- [EXERCISE REQUIREMENTS]: Pictures excluded, copy every record that follows exactly as it appears.

═══ DATASET RECORDS ═══

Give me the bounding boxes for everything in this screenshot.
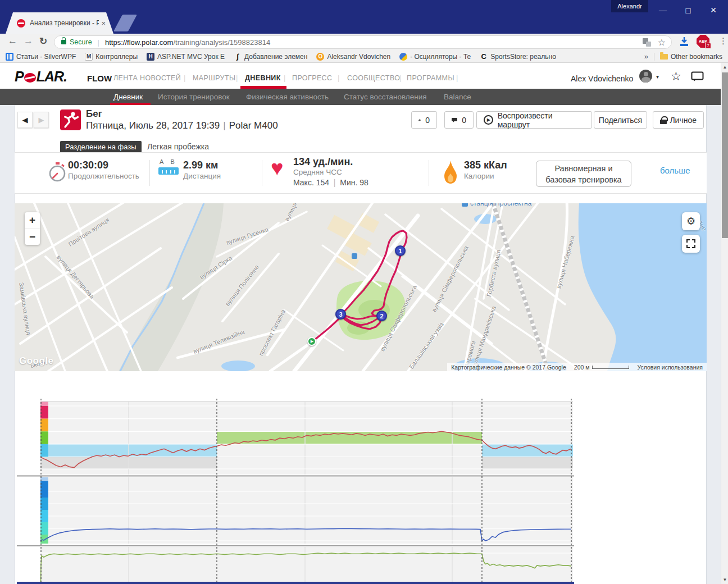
browser-profile-chip[interactable]: Alexandr <box>611 0 648 12</box>
comment-icon <box>452 116 457 124</box>
back-icon[interactable]: ← <box>8 35 17 47</box>
reload-icon[interactable]: ↻ <box>39 35 47 47</box>
avg-hr-label: Средняя ЧСС <box>293 168 342 176</box>
messages-icon[interactable] <box>691 71 704 82</box>
flow-label[interactable]: FLOW <box>87 74 112 83</box>
avatar[interactable] <box>639 70 652 83</box>
map-terms-link[interactable]: Условия использования <box>633 363 707 371</box>
subnav-history[interactable]: История тренировок <box>158 93 230 101</box>
secure-label: Secure <box>70 38 92 46</box>
window-close-button[interactable]: × <box>704 2 723 18</box>
training-charts[interactable] <box>15 373 707 584</box>
nav-news-feed[interactable]: ЛЕНТА НОВОСТЕЙ <box>113 74 181 82</box>
tab-title: Анализ тренировки - Po <box>30 19 99 27</box>
more-link[interactable]: больше <box>660 166 690 175</box>
bookmark-star-icon[interactable]: ☆ <box>658 37 666 48</box>
stopwatch-icon <box>48 162 66 182</box>
browser-window: Анализ тренировки - Po × Alexandr — □ × … <box>0 0 728 584</box>
nav-programs[interactable]: ПРОГРАММЫ <box>407 74 454 82</box>
route-marker-2[interactable]: 2 <box>376 311 387 321</box>
station-poi-label: станція Проспектна <box>462 203 531 207</box>
zoom-in-button[interactable]: + <box>25 212 40 229</box>
training-benefit-button[interactable]: Равномерная ибазовая тренировка <box>536 161 631 187</box>
route-map[interactable]: Повітова вулиця вулиця Дегтярьова Замків… <box>15 203 707 371</box>
station-icon <box>462 203 468 207</box>
route-marker-1[interactable]: 1 <box>395 245 406 256</box>
scrollbar-thumb[interactable] <box>722 72 728 238</box>
map-settings-button[interactable]: ⚙ <box>682 212 700 230</box>
nav-diary[interactable]: ДНЕВНИК <box>245 74 281 82</box>
like-button[interactable]: 0 <box>411 111 437 129</box>
bookmark-item[interactable]: HASP.NET MVC Урок Е <box>147 53 225 61</box>
adblock-badge: 7 <box>705 43 711 49</box>
bookmark-favicon-icon: ∫ <box>234 53 242 61</box>
subnav-activity[interactable]: Физическая активность <box>246 93 329 101</box>
comment-button[interactable]: 0 <box>444 111 474 129</box>
share-button[interactable]: Поделиться <box>594 111 647 129</box>
bookmark-favicon-icon: O <box>316 53 324 61</box>
chevron-down-icon[interactable]: ▾ <box>656 74 659 80</box>
play-route-button[interactable]: ▶ Воспроизвести маршрут <box>476 111 592 129</box>
nav-progress[interactable]: ПРОГРЕСС <box>292 74 332 82</box>
training-charts-panel: 1 2 3 189 170 151 132 113 95 03:09 04:00… <box>0 373 721 584</box>
nav-routes[interactable]: МАРШРУТЫ <box>193 74 235 82</box>
user-name[interactable]: Alex Vdovichenko <box>571 74 633 83</box>
phase-split-badge[interactable]: Разделение на фазы <box>60 141 142 153</box>
comment-count: 0 <box>462 116 466 125</box>
subnav-balance[interactable]: Balance <box>444 93 471 101</box>
browser-tab[interactable]: Анализ тренировки - Po × <box>6 12 113 34</box>
route-start-marker[interactable]: ▶ <box>307 337 316 346</box>
bookmark-item[interactable]: MКонтроллеры <box>85 53 138 61</box>
metro-icon <box>352 253 357 259</box>
subnav-recovery[interactable]: Статус восстановления <box>344 93 427 101</box>
nav-community[interactable]: СООБЩЕСТВО <box>347 74 400 82</box>
scroll-up-icon[interactable]: ▲ <box>721 63 728 71</box>
window-maximize-button[interactable]: □ <box>679 2 698 18</box>
menu-icon[interactable]: ⋮ <box>719 36 727 46</box>
play-icon: ▶ <box>484 115 493 125</box>
title-bar: Анализ тренировки - Po × Alexandr — □ × <box>0 0 728 34</box>
favorites-star-icon[interactable]: ☆ <box>671 70 681 83</box>
privacy-button[interactable]: Личное <box>653 111 704 129</box>
bookmark-item[interactable]: - Осцилляторы - Те <box>399 53 471 61</box>
bookmarks-overflow-icon[interactable]: » <box>644 52 648 61</box>
page-scrollbar[interactable]: ▲ ▼ <box>721 63 728 584</box>
translate-icon[interactable] <box>643 38 651 47</box>
calories-label: Калории <box>464 172 494 180</box>
bookmark-item[interactable]: ϹSportsStore: реально <box>480 53 556 61</box>
bookmark-item[interactable]: OAleksandr Vdovichen <box>316 53 390 61</box>
bookmark-item[interactable]: ∫Добавление элемен <box>234 53 307 61</box>
url-path: /training/analysis/1598823814 <box>173 38 270 47</box>
prev-session-button[interactable]: ◀ <box>17 112 33 128</box>
other-bookmarks-button[interactable]: Other bookmarks <box>660 53 722 61</box>
next-session-button[interactable]: ▶ <box>34 112 49 128</box>
zoom-out-button[interactable]: − <box>25 229 40 245</box>
running-sport-icon <box>60 110 81 130</box>
map-canvas <box>15 203 707 371</box>
lock-icon <box>660 116 665 124</box>
subnav-diary[interactable]: Дневник <box>113 93 143 101</box>
session-datetime: Пятница, Июль 28, 2017 19:39|Polar M400 <box>86 120 278 131</box>
address-bar[interactable]: Secure | https://flow.polar.com /trainin… <box>54 35 672 49</box>
duration-label: Продолжительность <box>68 172 139 180</box>
map-scale: 200 м <box>570 363 634 371</box>
google-logo[interactable]: Google <box>19 355 54 367</box>
bookmark-item[interactable]: Статьи - SilverWPF <box>6 53 76 61</box>
tab-close-icon[interactable]: × <box>101 19 106 28</box>
scroll-down-icon[interactable]: ▼ <box>721 576 728 584</box>
map-data-attribution: Картографические данные © 2017 Google <box>447 363 570 371</box>
bookmark-favicon-icon: M <box>85 53 93 61</box>
download-extension-icon[interactable] <box>679 36 690 47</box>
thumb-up-icon <box>418 116 421 124</box>
map-fullscreen-button[interactable] <box>682 235 700 253</box>
window-minimize-button[interactable]: — <box>653 2 672 18</box>
distance-ruler-icon <box>158 167 179 175</box>
new-tab-button[interactable] <box>113 15 137 31</box>
map-zoom-control: + − <box>25 212 40 245</box>
forward-icon[interactable]: → <box>24 35 33 47</box>
lock-icon <box>61 40 66 44</box>
polar-logo[interactable]: PLAR. <box>15 69 67 85</box>
flame-icon <box>443 161 458 184</box>
route-marker-3[interactable]: 3 <box>335 309 346 320</box>
duration-value: 00:30:09 <box>68 159 108 171</box>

═══

- [EXERCISE OUTPUT]:
Give me the bounding boxes for everything in this screenshot.
browser-profile-chip[interactable]: Alexandr <box>611 0 648 12</box>
comment-icon <box>452 116 457 124</box>
back-icon[interactable]: ← <box>8 35 17 47</box>
reload-icon[interactable]: ↻ <box>39 35 47 47</box>
avg-hr-label: Средняя ЧСС <box>293 168 342 176</box>
messages-icon[interactable] <box>691 71 704 82</box>
flow-label[interactable]: FLOW <box>87 74 112 83</box>
avatar[interactable] <box>639 70 652 83</box>
map-terms-link[interactable]: Условия использования <box>633 363 707 371</box>
subnav-history[interactable]: История тренировок <box>158 93 230 101</box>
secure-label: Secure <box>70 38 92 46</box>
window-close-button[interactable]: × <box>704 2 723 18</box>
training-charts[interactable] <box>15 373 707 584</box>
nav-news-feed[interactable]: ЛЕНТА НОВОСТЕЙ <box>113 74 181 82</box>
tab-title: Анализ тренировки - Po <box>30 19 99 27</box>
more-link[interactable]: больше <box>660 166 690 175</box>
bookmark-star-icon[interactable]: ☆ <box>658 37 666 48</box>
stopwatch-icon <box>48 162 66 182</box>
browser-window: Анализ тренировки - Po × Alexandr — □ × … <box>0 0 728 584</box>
nav-programs[interactable]: ПРОГРАММЫ <box>407 74 454 82</box>
route-marker-2[interactable]: 2 <box>376 311 387 321</box>
station-poi-label: станція Проспектна <box>462 203 531 207</box>
zoom-in-button[interactable]: + <box>25 212 40 229</box>
training-benefit-button[interactable]: Равномерная ибазовая тренировка <box>536 161 631 187</box>
route-map[interactable]: Повітова вулиця вулиця Дегтярьова Замків… <box>15 203 707 371</box>
station-icon <box>462 203 468 207</box>
route-marker-1[interactable]: 1 <box>395 245 406 256</box>
scrollbar-thumb[interactable] <box>722 72 728 238</box>
map-settings-button[interactable]: ⚙ <box>682 212 700 230</box>
nav-diary[interactable]: ДНЕВНИК <box>245 74 281 82</box>
like-button[interactable]: 0 <box>411 111 437 129</box>
bookmark-item[interactable]: HASP.NET MVC Урок Е <box>147 53 225 61</box>
adblock-badge: 7 <box>705 43 711 49</box>
bookmark-favicon-icon: ∫ <box>234 53 242 61</box>
subnav-activity[interactable]: Физическая активность <box>246 93 329 101</box>
comment-button[interactable]: 0 <box>444 111 474 129</box>
share-button[interactable]: Поделиться <box>594 111 647 129</box>
bookmark-favicon-icon: O <box>316 53 324 61</box>
chevron-down-icon[interactable]: ▾ <box>656 74 659 80</box>
play-route-button[interactable]: ▶ Воспроизвести маршрут <box>476 111 592 129</box>
nav-progress[interactable]: ПРОГРЕСС <box>292 74 332 82</box>
training-charts-panel: 1 2 3 189 170 151 132 113 95 03:09 04:00… <box>0 373 721 584</box>
nav-routes[interactable]: МАРШРУТЫ <box>193 74 235 82</box>
user-name[interactable]: Alex Vdovichenko <box>571 74 633 83</box>
phase-split-badge[interactable]: Разделение на фазы <box>60 141 142 153</box>
comment-count: 0 <box>462 116 466 125</box>
subnav-balance[interactable]: Balance <box>444 93 471 101</box>
browser-tab[interactable]: Анализ тренировки - Po × <box>6 12 113 34</box>
route-start-marker[interactable]: ▶ <box>307 337 316 346</box>
bookmark-item[interactable]: MКонтроллеры <box>85 53 138 61</box>
metro-icon <box>352 253 357 259</box>
subnav-recovery[interactable]: Статус восстановления <box>344 93 427 101</box>
nav-community[interactable]: СООБЩЕСТВО <box>347 74 400 82</box>
scroll-up-icon[interactable]: ▲ <box>721 63 728 71</box>
window-maximize-button[interactable]: □ <box>679 2 698 18</box>
menu-icon[interactable]: ⋮ <box>719 36 727 46</box>
play-icon: ▶ <box>484 115 493 125</box>
title-bar: Анализ тренировки - Po × Alexandr — □ × <box>0 0 728 34</box>
favorites-star-icon[interactable]: ☆ <box>671 70 681 83</box>
privacy-button[interactable]: Личное <box>653 111 704 129</box>
bookmark-item[interactable]: - Осцилляторы - Те <box>399 53 471 61</box>
bookmarks-overflow-icon[interactable]: » <box>644 52 648 61</box>
page-scrollbar[interactable]: ▲ ▼ <box>721 63 728 584</box>
translate-icon[interactable] <box>643 38 651 47</box>
calories-label: Калории <box>464 172 494 180</box>
bookmark-item[interactable]: ϹSportsStore: реально <box>480 53 556 61</box>
bookmark-item[interactable]: OAleksandr Vdovichen <box>316 53 390 61</box>
bookmark-item[interactable]: ∫Добавление элемен <box>234 53 307 61</box>
url-path: /training/analysis/1598823814 <box>173 38 270 47</box>
prev-session-button[interactable]: ◀ <box>17 112 33 128</box>
other-bookmarks-button[interactable]: Other bookmarks <box>660 53 722 61</box>
next-session-button[interactable]: ▶ <box>34 112 49 128</box>
zoom-out-button[interactable]: − <box>25 229 40 245</box>
running-sport-icon <box>60 110 81 130</box>
map-canvas <box>15 203 707 371</box>
lock-icon <box>660 116 665 124</box>
subnav-diary[interactable]: Дневник <box>113 93 143 101</box>
session-datetime: Пятница, Июль 28, 2017 19:39|Polar M400 <box>86 120 278 131</box>
address-bar[interactable]: Secure | https://flow.polar.com /trainin… <box>54 35 672 49</box>
duration-label: Продолжительность <box>68 172 139 180</box>
map-scale: 200 м <box>570 363 634 371</box>
google-logo[interactable]: Google <box>19 355 54 367</box>
bookmark-item[interactable]: Статьи - SilverWPF <box>6 53 76 61</box>
tab-close-icon[interactable]: × <box>101 19 106 28</box>
scroll-down-icon[interactable]: ▼ <box>721 576 728 584</box>
map-data-attribution: Картографические данные © 2017 Google <box>447 363 570 371</box>
bookmark-favicon-icon: M <box>85 53 93 61</box>
download-extension-icon[interactable] <box>679 36 690 47</box>
thumb-up-icon <box>418 116 421 124</box>
map-fullscreen-button[interactable] <box>682 235 700 253</box>
window-minimize-button[interactable]: — <box>653 2 672 18</box>
distance-ruler-icon <box>158 167 179 175</box>
new-tab-button[interactable] <box>113 15 137 31</box>
map-zoom-control: + − <box>25 212 40 245</box>
forward-icon[interactable]: → <box>24 35 33 47</box>
lock-icon <box>61 40 66 44</box>
polar-logo[interactable]: PLAR. <box>15 69 67 85</box>
flame-icon <box>443 161 458 184</box>
route-marker-3[interactable]: 3 <box>335 309 346 320</box>
duration-value: 00:30:09 <box>68 159 108 171</box>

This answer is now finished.